Adding Marcin who is investigating the issue

On Thu, Mar 28, 2019 at 11:56 AM Yedidyah Bar David <didi@redhat.com> wrote:
Hi all,

I want to verify [1]. So I ran the manual job, basic suite 4.3 [2].

It failed [3] with $subject.

Right before that, verify_add_hosts did succeed, and took 59 seconds.

I gave a brief look at the code of verify_add_hosts, and it checks
that at least one host is UP.

The patch [1] *might* have caused ansible-host-deploy to take longer,
still not sure. In any case, ansible-host-deploy finished at 05:48:45
[5], 14 seconds before verify_add_hosts finished at 09:48:59 [4].

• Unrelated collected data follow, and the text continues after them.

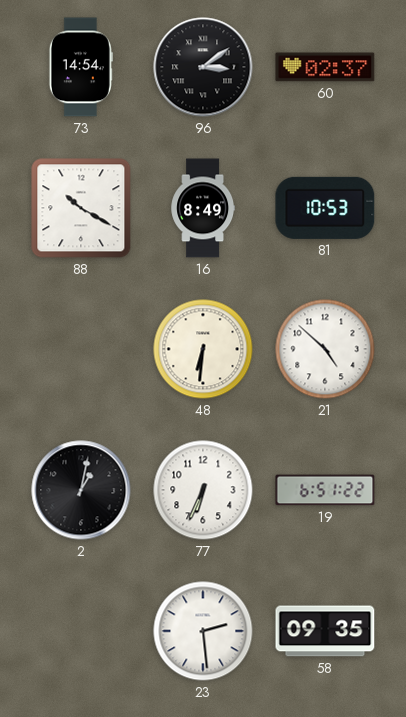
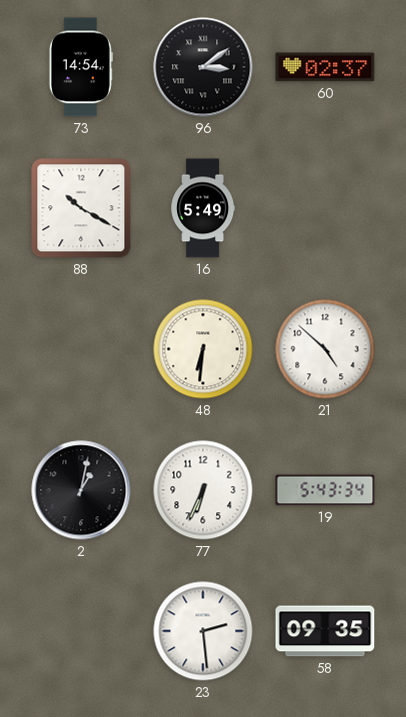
16: 8:49 -> 5:49
81: 10:53 -> none
19: 6:51 -> 5:43
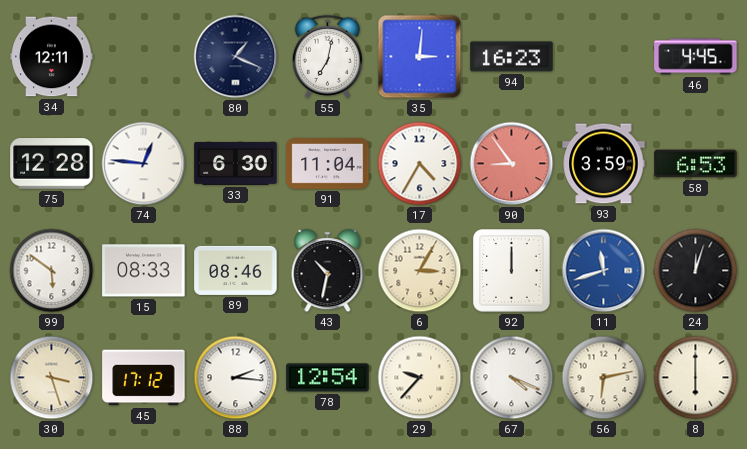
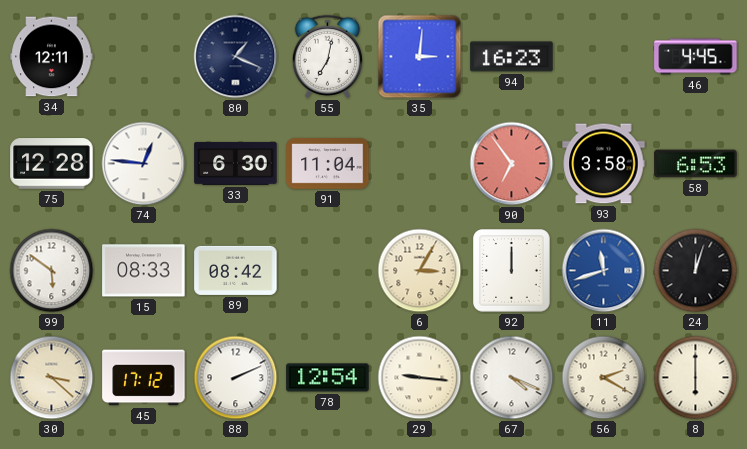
17: 4:35 -> none
90: 8:54 -> 6:54
93: 3:59 -> 3:58
89: 08:46 -> 08:42
43: 10:32 -> none
30: 3:27 -> 3:22
88: 2:16 -> 2:11
29: 9:37 -> 9:16
56: 6:13 -> 2:20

Can it be, that a host is considered UP (from the POV of
verify_add_hosts), but is still not ready for creating storage?

Yes, unfortunately from the beginning of oVirt the hosts will change status to Up as soon as engine is able to communicate with it and only afterwards additional actions like connect to storage are executed on the host:


And if host will fail any of those actions, its status will change to NonOperational. But I'm not aware of any limitation which would the 1st host to prevent adding master storage domain.
Tal/Freddy any thoughts?

AFAIR Marcin told me, that he was not able to reproduce outside Jenkins (both hosts were always on Up before adding master storage domain), but in the failed Jenkins OST there was always available only single host (the 2nd one was still installing).
Marcin, do you have any updates?


Also, host-1, at the point when OST was killed and collected logs, was
right after finishing host-deploy, and didn't start
ansible-host-deploy yet, according to engine.log. But host-0 should
have been enough, I think.


Thanks,

[1] https://gerrit.ovirt.org/99000
[2] https://jenkins.ovirt.org/view/oVirt%20system%20tests/job/ovirt-system-tests_manual/4431/
[3] https://jenkins.ovirt.org/view/oVirt%20system%20tests/job/ovirt-system-tests_manual/4431/testReport/junit/(root)/002_bootstrap/add_master_storage_domain/
[4] https://jenkins.ovirt.org/view/oVirt%20system%20tests/job/ovirt-system-tests_manual/4431/consoleFull
[5] https://jenkins.ovirt.org/view/oVirt%20system%20tests/job/ovirt-system-tests_manual/4431/artifact/exported-artifacts/test_logs/basic-suite-4.3/post-002_bootstrap.py/lago-basic-suite-4-3-engine/_var_log/ovirt-engine/host-deploy/ovirt-host-deploy-ansible-20190328054747-lago-basic-suite-4-3-host-0-626cf955.log
--
Didi


--
Martin Perina
Manager, Software Engineering
Red Hat Czech s.r.o.